On Wednesday morning, in the hubbub of game day in the Calgary Flames' dressing room, there was a mad scramble to track down the latest Dougie Hamilton trade rumours, all dismissed out of hand by Calgary Flames' general manager Brad Treliving. Johnny Gaudreau, the injured forward, was around too, skating for the first time since breaking his finger, and inching closer to a return.
Amid all the hustle and bustle, noise and confusion, goaltender Chad Johnson was off in one corner holding court, exhibiting the same aura of calm and confidence that he's demonstrated on the ice.
If Johnson didn't exactly ride to the rescue to salvage the Flames' season, it was only because he'd been here right from the start, mostly watching from the bench behind Brian Elliott.
The Flames' goaltending received a complete makeover in the summer after the team finished with the worst defensive record in the league last season. When Elliott, the opening-night starter, couldn't quite get it going, coach Glen Gulutzan turned to Johnson just before last week's season-high six-game trip and he responded with a series of excellent performances.

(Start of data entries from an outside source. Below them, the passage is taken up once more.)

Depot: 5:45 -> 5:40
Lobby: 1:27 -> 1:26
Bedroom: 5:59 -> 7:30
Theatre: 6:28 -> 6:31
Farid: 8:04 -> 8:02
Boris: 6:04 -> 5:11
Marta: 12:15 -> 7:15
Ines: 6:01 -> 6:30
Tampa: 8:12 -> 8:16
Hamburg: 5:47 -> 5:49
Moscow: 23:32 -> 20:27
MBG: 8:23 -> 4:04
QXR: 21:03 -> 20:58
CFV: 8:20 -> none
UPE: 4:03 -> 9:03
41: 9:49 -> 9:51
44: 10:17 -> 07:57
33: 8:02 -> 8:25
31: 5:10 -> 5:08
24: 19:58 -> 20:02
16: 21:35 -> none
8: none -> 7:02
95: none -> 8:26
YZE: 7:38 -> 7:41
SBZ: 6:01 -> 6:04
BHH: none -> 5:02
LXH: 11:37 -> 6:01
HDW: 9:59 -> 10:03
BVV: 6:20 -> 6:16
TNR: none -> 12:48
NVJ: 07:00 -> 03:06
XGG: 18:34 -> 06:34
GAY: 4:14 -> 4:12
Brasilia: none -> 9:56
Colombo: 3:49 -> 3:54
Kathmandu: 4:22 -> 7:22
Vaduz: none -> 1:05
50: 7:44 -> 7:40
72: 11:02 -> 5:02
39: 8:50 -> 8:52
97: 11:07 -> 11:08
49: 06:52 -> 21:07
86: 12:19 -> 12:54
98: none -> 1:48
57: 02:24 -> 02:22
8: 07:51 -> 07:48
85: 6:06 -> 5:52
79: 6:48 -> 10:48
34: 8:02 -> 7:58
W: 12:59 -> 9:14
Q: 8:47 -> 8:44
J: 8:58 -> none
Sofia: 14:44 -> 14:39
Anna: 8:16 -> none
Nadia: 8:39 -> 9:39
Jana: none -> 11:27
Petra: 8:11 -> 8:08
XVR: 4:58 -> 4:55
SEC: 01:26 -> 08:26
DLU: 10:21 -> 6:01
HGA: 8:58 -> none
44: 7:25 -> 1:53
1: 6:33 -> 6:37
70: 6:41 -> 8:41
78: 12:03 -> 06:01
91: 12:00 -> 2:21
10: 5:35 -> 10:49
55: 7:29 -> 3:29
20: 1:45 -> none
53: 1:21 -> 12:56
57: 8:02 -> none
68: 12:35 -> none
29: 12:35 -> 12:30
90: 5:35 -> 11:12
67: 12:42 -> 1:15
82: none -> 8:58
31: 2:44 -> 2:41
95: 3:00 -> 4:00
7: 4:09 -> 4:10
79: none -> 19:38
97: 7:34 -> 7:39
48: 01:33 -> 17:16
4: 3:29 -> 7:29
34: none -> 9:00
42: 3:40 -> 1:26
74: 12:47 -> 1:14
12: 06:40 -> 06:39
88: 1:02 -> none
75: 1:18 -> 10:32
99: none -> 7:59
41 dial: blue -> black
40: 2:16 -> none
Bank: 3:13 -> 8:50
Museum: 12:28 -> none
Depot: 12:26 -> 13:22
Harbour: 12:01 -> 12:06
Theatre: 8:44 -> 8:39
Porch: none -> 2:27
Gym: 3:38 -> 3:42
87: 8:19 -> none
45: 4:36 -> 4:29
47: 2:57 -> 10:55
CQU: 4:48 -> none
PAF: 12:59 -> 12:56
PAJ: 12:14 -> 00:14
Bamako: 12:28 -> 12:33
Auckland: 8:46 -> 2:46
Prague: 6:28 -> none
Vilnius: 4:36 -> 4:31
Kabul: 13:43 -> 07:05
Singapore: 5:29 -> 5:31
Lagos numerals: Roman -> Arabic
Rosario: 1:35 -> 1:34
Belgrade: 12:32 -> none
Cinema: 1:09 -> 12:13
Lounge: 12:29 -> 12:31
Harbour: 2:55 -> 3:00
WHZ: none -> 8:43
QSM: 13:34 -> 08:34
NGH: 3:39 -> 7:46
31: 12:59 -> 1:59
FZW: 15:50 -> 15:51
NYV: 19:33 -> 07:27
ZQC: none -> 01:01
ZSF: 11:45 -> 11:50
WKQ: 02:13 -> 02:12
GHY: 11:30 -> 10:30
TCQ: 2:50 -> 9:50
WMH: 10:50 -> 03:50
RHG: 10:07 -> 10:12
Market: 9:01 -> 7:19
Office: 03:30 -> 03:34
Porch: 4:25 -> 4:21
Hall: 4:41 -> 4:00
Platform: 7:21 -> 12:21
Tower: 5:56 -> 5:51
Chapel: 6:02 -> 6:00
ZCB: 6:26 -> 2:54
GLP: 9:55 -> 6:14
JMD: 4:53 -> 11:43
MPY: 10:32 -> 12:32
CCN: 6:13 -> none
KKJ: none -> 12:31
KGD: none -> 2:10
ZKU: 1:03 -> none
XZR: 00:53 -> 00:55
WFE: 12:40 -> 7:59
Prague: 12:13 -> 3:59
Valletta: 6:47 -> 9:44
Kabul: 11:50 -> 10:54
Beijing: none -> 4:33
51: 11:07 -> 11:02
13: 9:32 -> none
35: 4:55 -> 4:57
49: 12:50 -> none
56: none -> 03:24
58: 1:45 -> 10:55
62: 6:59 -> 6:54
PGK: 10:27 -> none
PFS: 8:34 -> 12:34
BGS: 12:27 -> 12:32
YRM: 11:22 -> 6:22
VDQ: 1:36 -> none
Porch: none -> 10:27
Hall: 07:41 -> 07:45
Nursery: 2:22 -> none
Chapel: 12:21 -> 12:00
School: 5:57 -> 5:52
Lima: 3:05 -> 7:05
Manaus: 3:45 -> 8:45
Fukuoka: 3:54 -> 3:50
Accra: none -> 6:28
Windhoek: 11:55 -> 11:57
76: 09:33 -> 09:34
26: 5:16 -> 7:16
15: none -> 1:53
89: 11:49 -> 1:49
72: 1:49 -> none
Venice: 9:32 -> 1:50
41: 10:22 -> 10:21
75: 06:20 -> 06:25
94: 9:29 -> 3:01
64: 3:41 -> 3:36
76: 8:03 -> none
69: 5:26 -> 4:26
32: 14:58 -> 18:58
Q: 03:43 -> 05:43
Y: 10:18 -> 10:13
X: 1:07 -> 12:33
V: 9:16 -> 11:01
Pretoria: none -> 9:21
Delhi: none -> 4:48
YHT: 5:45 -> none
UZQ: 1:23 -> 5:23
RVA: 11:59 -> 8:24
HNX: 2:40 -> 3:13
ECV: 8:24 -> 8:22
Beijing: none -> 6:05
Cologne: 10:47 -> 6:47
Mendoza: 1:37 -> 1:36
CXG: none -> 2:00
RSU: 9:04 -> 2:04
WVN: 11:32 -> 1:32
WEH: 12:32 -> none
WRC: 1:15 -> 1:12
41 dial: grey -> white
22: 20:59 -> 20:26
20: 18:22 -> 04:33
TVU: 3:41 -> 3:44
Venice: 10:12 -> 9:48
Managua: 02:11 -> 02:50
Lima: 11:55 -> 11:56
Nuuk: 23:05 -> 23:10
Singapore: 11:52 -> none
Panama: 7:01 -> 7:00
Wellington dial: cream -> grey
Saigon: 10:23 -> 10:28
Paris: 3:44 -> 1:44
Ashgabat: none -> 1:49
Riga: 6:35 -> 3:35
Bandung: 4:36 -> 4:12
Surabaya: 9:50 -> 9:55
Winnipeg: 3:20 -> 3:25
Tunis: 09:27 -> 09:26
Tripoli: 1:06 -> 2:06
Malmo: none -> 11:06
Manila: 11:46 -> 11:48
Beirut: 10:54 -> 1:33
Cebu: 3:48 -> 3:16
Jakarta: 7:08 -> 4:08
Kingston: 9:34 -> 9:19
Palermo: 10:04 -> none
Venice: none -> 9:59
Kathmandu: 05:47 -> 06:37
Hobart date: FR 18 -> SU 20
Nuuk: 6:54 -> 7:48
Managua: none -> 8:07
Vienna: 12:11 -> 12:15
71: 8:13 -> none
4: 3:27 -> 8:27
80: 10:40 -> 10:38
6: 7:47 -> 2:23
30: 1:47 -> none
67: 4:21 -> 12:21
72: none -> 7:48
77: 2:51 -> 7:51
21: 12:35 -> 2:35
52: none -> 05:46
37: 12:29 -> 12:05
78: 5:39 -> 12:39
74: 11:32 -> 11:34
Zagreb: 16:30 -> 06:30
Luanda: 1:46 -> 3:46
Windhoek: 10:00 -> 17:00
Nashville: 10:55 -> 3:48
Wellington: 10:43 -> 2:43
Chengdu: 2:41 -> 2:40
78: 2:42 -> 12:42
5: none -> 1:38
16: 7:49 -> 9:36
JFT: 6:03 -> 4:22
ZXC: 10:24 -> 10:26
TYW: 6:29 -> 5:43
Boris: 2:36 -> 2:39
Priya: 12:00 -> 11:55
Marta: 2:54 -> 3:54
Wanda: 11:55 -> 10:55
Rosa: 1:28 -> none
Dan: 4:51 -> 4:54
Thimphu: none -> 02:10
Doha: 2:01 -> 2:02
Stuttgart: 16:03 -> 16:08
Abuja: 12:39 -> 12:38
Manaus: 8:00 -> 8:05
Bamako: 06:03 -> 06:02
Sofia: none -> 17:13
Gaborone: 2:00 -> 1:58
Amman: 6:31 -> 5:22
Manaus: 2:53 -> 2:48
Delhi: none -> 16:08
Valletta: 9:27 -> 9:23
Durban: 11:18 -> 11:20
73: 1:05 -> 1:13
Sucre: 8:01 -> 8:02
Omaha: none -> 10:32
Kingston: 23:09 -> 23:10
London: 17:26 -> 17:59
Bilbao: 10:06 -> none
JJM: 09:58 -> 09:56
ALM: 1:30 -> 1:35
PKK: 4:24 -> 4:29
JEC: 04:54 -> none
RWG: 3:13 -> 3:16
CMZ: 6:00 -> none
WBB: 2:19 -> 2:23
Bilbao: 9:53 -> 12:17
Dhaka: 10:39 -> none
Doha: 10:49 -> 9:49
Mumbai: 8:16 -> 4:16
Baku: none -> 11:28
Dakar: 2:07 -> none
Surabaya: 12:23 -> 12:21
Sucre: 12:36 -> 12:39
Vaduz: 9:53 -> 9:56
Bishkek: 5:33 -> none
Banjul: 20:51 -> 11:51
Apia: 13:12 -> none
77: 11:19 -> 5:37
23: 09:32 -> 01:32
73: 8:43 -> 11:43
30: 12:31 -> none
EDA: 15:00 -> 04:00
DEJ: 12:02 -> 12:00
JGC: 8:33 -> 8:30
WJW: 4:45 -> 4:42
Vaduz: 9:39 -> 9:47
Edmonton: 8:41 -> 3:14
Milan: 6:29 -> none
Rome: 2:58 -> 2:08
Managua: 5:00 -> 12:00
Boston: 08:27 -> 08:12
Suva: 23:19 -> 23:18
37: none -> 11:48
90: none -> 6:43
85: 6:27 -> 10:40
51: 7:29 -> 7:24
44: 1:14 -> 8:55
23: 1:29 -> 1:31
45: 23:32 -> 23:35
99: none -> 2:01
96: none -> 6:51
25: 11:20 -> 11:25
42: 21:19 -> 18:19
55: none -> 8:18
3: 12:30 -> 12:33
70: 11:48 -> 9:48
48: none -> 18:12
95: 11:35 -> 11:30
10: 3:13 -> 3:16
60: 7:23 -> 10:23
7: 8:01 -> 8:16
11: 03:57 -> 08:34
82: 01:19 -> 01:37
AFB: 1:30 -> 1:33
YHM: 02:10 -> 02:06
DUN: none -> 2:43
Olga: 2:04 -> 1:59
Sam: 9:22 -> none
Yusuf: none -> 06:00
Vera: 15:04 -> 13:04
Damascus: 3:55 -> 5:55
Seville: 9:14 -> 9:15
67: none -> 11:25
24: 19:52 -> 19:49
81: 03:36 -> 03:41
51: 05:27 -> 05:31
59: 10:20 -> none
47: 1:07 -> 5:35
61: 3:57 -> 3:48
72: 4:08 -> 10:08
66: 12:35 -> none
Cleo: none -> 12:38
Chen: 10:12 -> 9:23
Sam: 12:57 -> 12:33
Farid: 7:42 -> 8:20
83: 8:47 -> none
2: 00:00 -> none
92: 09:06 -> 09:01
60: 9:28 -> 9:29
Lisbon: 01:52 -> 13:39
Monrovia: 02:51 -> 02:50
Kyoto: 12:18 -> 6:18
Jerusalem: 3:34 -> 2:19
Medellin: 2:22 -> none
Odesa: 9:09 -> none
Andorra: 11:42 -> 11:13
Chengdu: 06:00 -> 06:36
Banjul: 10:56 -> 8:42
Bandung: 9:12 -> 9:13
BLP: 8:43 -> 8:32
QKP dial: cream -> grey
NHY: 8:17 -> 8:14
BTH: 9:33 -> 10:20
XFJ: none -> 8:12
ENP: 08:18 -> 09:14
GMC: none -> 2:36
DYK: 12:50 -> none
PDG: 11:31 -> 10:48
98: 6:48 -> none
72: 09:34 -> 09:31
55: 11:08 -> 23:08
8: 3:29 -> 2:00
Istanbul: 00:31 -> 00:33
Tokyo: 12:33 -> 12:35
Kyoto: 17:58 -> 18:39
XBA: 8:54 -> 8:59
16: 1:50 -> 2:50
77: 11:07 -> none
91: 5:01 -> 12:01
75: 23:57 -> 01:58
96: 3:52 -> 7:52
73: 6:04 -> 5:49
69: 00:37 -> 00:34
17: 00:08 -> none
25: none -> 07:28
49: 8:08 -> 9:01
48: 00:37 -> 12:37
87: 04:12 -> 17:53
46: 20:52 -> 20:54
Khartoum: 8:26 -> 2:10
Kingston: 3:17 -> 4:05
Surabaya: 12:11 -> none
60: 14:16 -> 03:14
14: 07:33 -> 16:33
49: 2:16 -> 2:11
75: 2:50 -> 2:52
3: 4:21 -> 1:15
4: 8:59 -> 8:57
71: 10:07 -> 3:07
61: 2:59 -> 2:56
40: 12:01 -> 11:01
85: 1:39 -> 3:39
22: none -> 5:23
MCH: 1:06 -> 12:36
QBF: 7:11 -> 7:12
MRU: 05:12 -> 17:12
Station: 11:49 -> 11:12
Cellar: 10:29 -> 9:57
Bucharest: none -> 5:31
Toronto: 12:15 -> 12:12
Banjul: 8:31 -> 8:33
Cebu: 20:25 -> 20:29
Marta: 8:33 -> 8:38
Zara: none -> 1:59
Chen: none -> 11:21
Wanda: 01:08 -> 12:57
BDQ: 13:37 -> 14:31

Up until the Philadelphia Flyers put an end to his winning ways last Sunday, Johnson had won five of his six previous appearances, and posted eye-popping numbers in that span (a 1.17 GA, a .958 save percentage, plus two shutouts). Overall, he is 7-4-1 on a team that had a 10-13-2 record heading into Wednesday night's game against the visiting Toronto Maple Leafs.
Upon further review, Johnson's strong play probably shouldn't have come as that much of a surprise. Last year, he emerged as the Buffalo Sabres' de facto starter following an early season injury to Robin Lehner and won 22 games in 45 appearances for a team that had finished dead last in the league the previous year. By contrast, Elliott won 23 games in 42 appearances for a notoriously stingy St. Louis Blues team.
Johnson opted to sign with the Flames, largely because of opportunity (and knowing Lehner was almost certainly going to gobble up the lion's share of the starts this year, provided he stayed healthy).
That Johnson is originally from Calgary – he was born here in June of 1986, days after the Flames lost the Stanley Cup final to the Montreal Canadiens – factored into the decision, but it wasn't the primary reason he came home to play.
At 30, he is getting his first real chance to be a No. 1.
"It's all about who likes you, who sees you, the contract, the right fit – there's so much that goes into it besides playing well," Johnson said. "Some guys get it handed to them, others don't. But it's like life – you've just got to grind it out and not worry and do your thing."
There have been a lot of goaltenders in the recent past whose careers have taken off after a decade of apprenticeship – from former Vézina Trophy winners Dominik Hasek and Tim Thomas to established credible starters such as Craig Anderson and Devan Dubnyk.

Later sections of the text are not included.